## BRIEF
Go through the records and report each line holding the string "FEELM".

## RECORDS PROVIDED
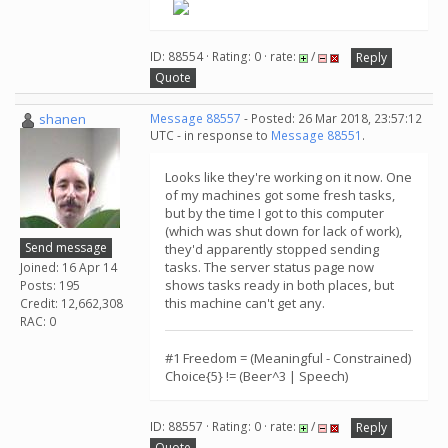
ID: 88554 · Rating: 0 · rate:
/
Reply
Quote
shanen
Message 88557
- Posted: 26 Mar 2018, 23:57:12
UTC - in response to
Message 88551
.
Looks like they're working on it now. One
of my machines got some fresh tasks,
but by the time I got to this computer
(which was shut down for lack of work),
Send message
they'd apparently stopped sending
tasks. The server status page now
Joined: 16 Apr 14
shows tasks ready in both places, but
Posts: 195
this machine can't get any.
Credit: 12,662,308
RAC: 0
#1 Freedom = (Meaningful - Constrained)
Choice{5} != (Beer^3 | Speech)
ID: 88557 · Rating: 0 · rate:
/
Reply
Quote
...
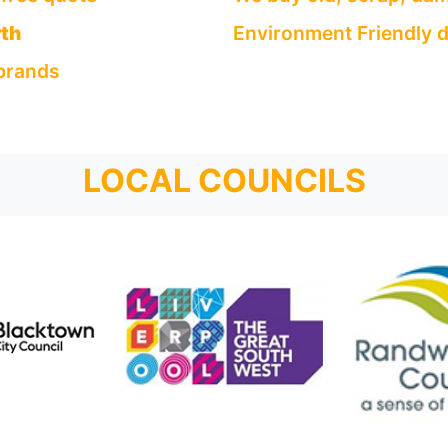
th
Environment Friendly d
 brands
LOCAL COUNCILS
---
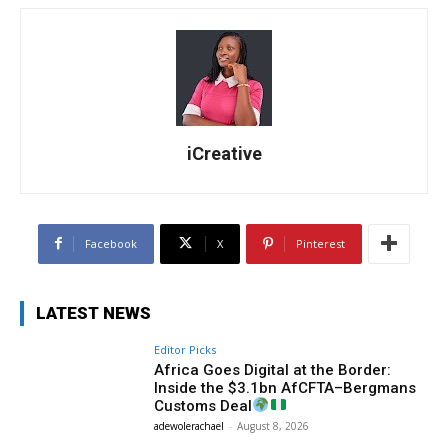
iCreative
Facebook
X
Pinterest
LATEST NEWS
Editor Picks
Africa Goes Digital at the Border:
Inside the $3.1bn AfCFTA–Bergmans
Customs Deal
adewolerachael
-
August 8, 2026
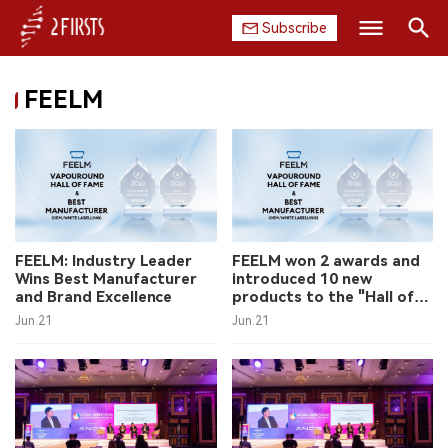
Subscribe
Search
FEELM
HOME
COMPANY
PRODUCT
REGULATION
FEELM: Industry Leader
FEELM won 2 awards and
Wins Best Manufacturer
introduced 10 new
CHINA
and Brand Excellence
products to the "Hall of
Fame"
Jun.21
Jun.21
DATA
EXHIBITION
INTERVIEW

## TASK RESULT
FEELM
FEELM: Industry Leader
FEELM won 2 awards and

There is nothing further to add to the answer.